Columnist: Otchere-Darko, Gabby Asare

Spio-Garbrah’s Disappointing Comments On Cote D’ivoire


After reading Ekwow Spio-Garbrah’s 1,940-word article, “PRESIDENT ATTA-MILLS IS RIGHT ON COTE D’IVOIRE”, I summed up my impression in this wall-posting on my Facebook: “Poor Spio-Garbrah, he manufactures his own version of the NPP stance on La Cote d'Ivoire, damns it and uses it as a basis to spio himself back into Millsian relevance. It must be cold out there - opposition while in government must be hell!”

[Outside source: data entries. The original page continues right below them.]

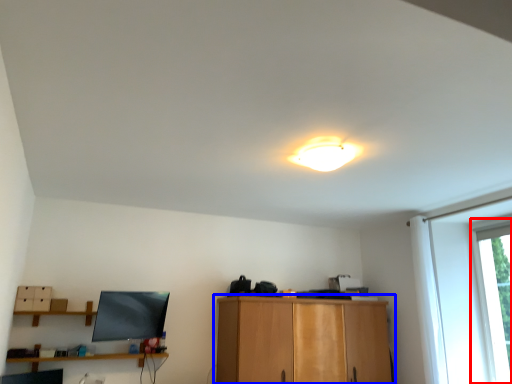 Question: Which of the following is the farthest to the observer, window (highlighted by a red box) or cabinetry (highlighted by a blue box)?

Choices:
 (A) window
 (B) cabinetry

Answer: (B) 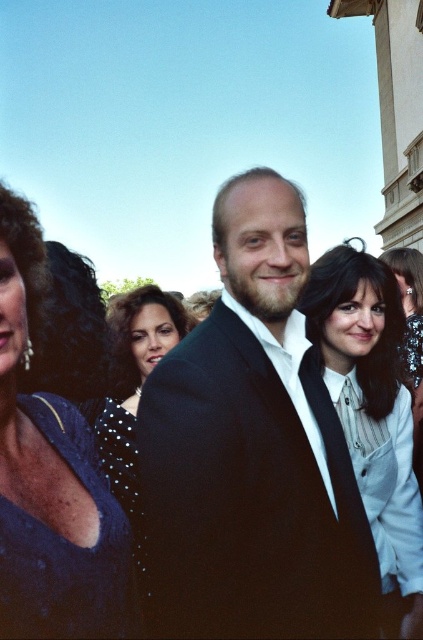 Is white textured shirt at center taller than black dotted dress at center?

Correct, white textured shirt at center is much taller as black dotted dress at center.

Can you confirm if white textured shirt at center is positioned to the right of black dotted dress at center?

Indeed, white textured shirt at center is positioned on the right side of black dotted dress at center.

This screenshot has width=423, height=640. What are the coordinates of `white textured shirt at center` in the screenshot? It's located at (371, 412).

At what (x,y) coordinates should I click in order to perform the action: click on white textured shirt at center. Please return your answer as a coordinate pair (x, y). The height and width of the screenshot is (640, 423). Looking at the image, I should click on (371, 412).

Is matte blue dress at left thinner than black dotted dress at center?

Incorrect, matte blue dress at left's width is not less than black dotted dress at center's.

Can you confirm if matte blue dress at left is positioned to the left of black dotted dress at center?

Yes, matte blue dress at left is to the left of black dotted dress at center.

Does point (38, 493) come behind point (132, 374)?

No.

Identify the location of matte blue dress at left. This screenshot has width=423, height=640. (51, 477).

What do you see at coordinates (252, 452) in the screenshot?
I see `black matte suit at center` at bounding box center [252, 452].

Where is `black matte suit at center`? black matte suit at center is located at coordinates (252, 452).

Between point (264, 387) and point (312, 317), which one is positioned in front?

Positioned in front is point (264, 387).

The width and height of the screenshot is (423, 640). I want to click on black matte suit at center, so click(x=252, y=452).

Dr Spio-Garbrah wrote in his article published on Thursday, 27 January: “The same New Patriotic Party (NPP), which in the 1960s called for a ‘constructive engagement’ with Apartheid South Africa, today calls for war on our neighbour Cote d'Ivoire to resolve a simple internal electoral dispute. Such a reckless gun-toting policy of the NPP will not be faithful to the Ghana Constitution or be keeping with either the theory or practice of international relations.”
Where has the New Patriotic Party called for war on Ghana’s neighbour Cote d’Ivoire? In fact, who in Ghana has called for war? So, why would a leading politician of the former Cabinet Minister’s standing invent such a fact and write a whole article to furnish it?
He could have defended President JEA Mills’ position on La Cote d’Ivoire to perfection and left it at that. But, such is the adversarial nature of our politics that the write did not feel it complete without criticizing the position of the opposition party. But, did he really focus on the position of the opposition? No!
It is this kind of thing that leads the likes of Sammy Okudzeto Ablakwa to unfairly (perhaps) accuse Dr Spio-Garbrah of “naked opportunism”.
Rather than his comments being seen as constructive to efforts towards finding a resolution to the crisis, the author now stands accused of using it to reposition himself within the sight and hearing of the presidency. Where he went wrong, fundamentally, was to invent a position, one which is easily condemnable, present it as the position of the opposition, accuse the NPP with it, and turn around to criticize that position. It is as if on this foreign policy issue, rather than drinking from the informed fountain of knowledge, Spio just gargled.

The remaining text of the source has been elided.